#Sportdladziedzictwa (#sportforheritage), pod takim hasłem do walki na gali boku białych kołnierzyków stanie niedługo Tomasz Kwiatek, prezes zarządu Fundacji „Dla Dziedzictwa”. Wielka gala boku „Białych Kołnierzyków” już 27 maja br. w Dom Expo w Opolu!
Idea organizacji walk bokserskich Białych Kołnierzyków, czyli ludzi na co dzień pracujących w garniturach, służy idei charytatywnych zbiórek społecznych i promocji boksu. Na każdej gali Białych Kołnierzyków odbywają się licytacje, z których pieniądze trafiają na rzecz wybranego celu charytatywnego. Każdy „Biały Kołnierzyk” tworzy również indywidualną zbiórkę, aby wspomóc cel podczas przygotowań do walki. Tomasz Kwiatek nie ukrywa że chodzi mu też o zebranie środków finansowych na wydanie płyty młodego, obiecującego rapera z Opola.
-„Mamy doświadczenie w wydawaniu płyt muzycznych. Warto więc wesprzeć młodego muzyka z Opola, który przygotował materiał na płytę z wierszami Krzysztofa Kamila Baczyńskiego. Chcę dać mu szansę, bo po to właśnie została stworzona fundacja „Dla Dziedzictwa” – informuje.
Trzeba uczciwie przyznać, że nie chodzi tylko o cele charytatywne. To też wewnętrzna motywacja do poprawy własnej kondycji, przekroczenia własnych granic, słabości, wytrzymałości fizycznej i litry wylanego potu i… strachu przed porażką w ringu na oczach setek osób. Ten strach jest źródłem motywacji, bo żaden maraton, triathlon, zawody nie zmotywują człowieka do takich poświeceń na treningach jak świadomość walki w ringu przed kamerami i kolegami, czy koleżankami.
A skąd pomysł na taką właśnie promocję fundacji i dziedzictwa kulturowego?
– „Pomysł przystąpienia do walki zrodził się podczas mojego pobytu w szpitalu pod koniec zeszłego roku. Postanowiłem coś zmienić i połączenie aktywności fizycznej z calami charytatywnymi wydało mi się najlepszą motywacją. Mój wysiłek, być może obrażenia, których doznam podczas walki będą służyć dobrym celom. Ta idea kiełkowała w mojej głowie od czasu przeczytania książki „Mistrz. Tadeuszu „Teddy” Pietrzykowski” to rękopisy i opowieści ojca z Auschwitz zebrane przez córkę Eleonorę Szafran, któremu boks uratował życie w obozie. Chciałem spróbować swoich sił, nigdy nie wiadomo jakie umiejętności mogą się przydać w życiu’ – opowiada prezes fundacji.

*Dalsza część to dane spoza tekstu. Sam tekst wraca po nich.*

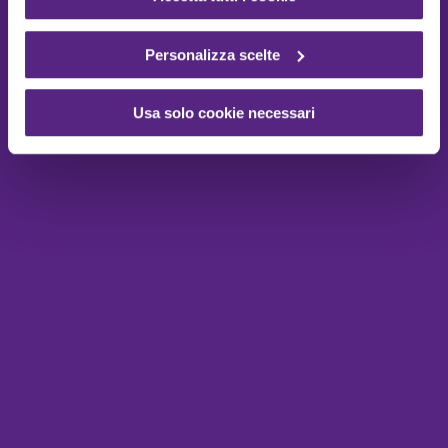
Personalizza scelte
Usa solo cookie necessari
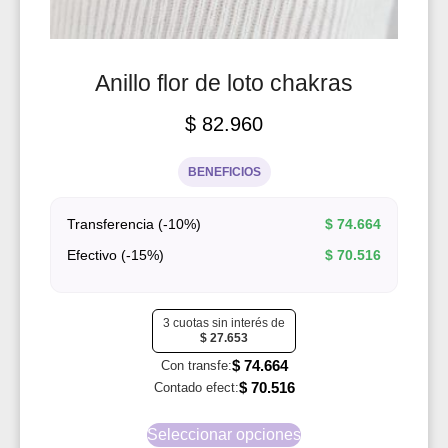
Anillo flor de loto chakras
$
82.960
BENEFICIOS
Transferencia (-10%)
$
74.664
Efectivo (-15%)
$
70.516
3 cuotas sin interés de
$
27.653
$
74.664
Con transfe:
$
70.516
Contado efect:
Seleccionar opciones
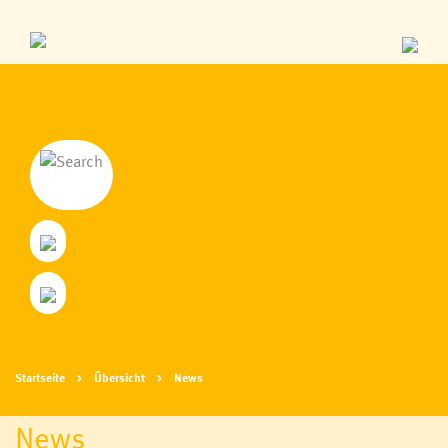
Startseite
Übersicht
News
News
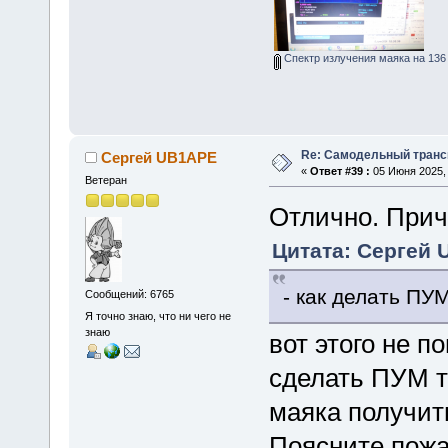
Спектр излучения маяка на 136 
Re: Самодельный транси
Сергей UB1APE
«
Ответ #39 :
05 Июня 2025, 
Ветеран
Отлично. Прич
Цитата: Сергей 
- как делать ПУМ
Сообщений: 6765
Я точно знаю, что ни чего не
знаю
вот этого не п
сделать ПУМ т
маяка получить
Поясните пожа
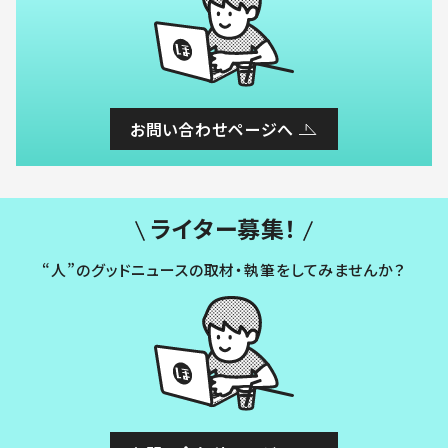
お問い合わせページへ
ライター募集！
“人”のグッドニュースの取材・執筆をしてみませんか？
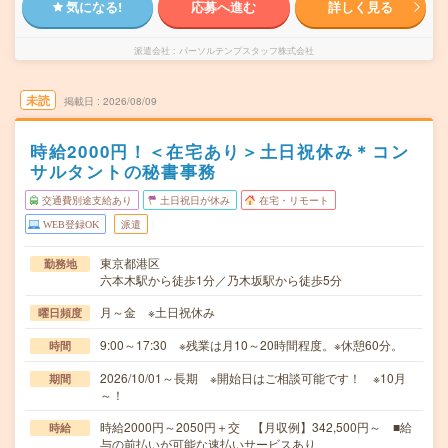
気になる!
応募へ進む
詳しく見る
派遣会社
パーソルテンプスタッフ株式会社
未読
掲載日
2026/08/09
時給2000円！＜在宅あり＞土日祝休み＊コン
サルタントの秘書事務
交通費別途支給あり
土日祝日が休み
在宅・リモート
WEB登録OK
派遣
東京都港区
勤務地
六本木駅から徒歩1分／乃木坂駅から徒歩5分
月～金 ※土日祝休み
曜日頻度
9:00～17:30 ※残業は月10～20時間程度。※休憩60分。
時間
2026/10/01～長期 ※開始日はご相談可能です！ ※10月
期間
～！
時給2000円～2050円＋交 【月収例】342,500円～ ■給
時給
与の前払いが可能な速払いサービスあり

U genezy walki bokserskiej leży też idea promowania dziedzictwa poprzez sport.
-„Ta walka, cały mój trud i wysiłek włożony w przygotowania do niej mają służyć promocji fundacji „Dla Dziedzictwa”, a także idei promowania dziedzictwa kulturowego poprzez sport i aktywność fizyczną” – deklaruje Tomasz Kwiatek.
To nie jedyny pomysł na łączenie dziedzictwa z aktywnością fizyczną. W realizacji są już konkretne koncepcje.
-„Ideę promocji szeroko rozumianego dziedzictwa kulturowego przez sport i aktywność fizyczną będę starał się dalej rozwijać również jako przewodniczący Rady Dzielnicy VIII – Opole Śródmieście. Mamy już jeden zaawansowany w realizacji projekt, który być może uda się wypromować podczas tegorocznej edycji Europejskich Dni Dziedzictwa. Połączenie dziedzictwa ze sportem, to nasza odpowiedź na zmieniające się oczekiwania mieszkańców i turystów względem dziedzictwa i produktu turystycznego. Będzie to kreatywne i innowacyjne oparcie turystyki na obiektach dziedzictwa kulturowego z ukierunkowaną aktywnością fizyczną” – tłumaczy Tomasz Kwiatek.
Dlatego Fundacja „Dla Dziedzictwa” wybrała ekipę Biznes Boxing Polska, która podobnie myśli i trzyma poziom – na gale przychodzi się w strojach wizytowych. Show (walki) najczęściej organizowane są w obiektach zabytkowych lub historycznych, jak np. Hala Gwardii w Warszawie, w której ćwiczył adeptów boksu Feliks Stamm.
-„To co mi się podoba, to oprócz aspektu sportowego i działalności charytatywnej, to organizacja gal bokserskich w zabytkach jak budynek NOT-u we Wrocławiu, Szyb Wilsona w Katowicach, a 27 maja walka odbędzie się w klimatycznej sali Domu Expo w Opolu” – kończy Kwiatek.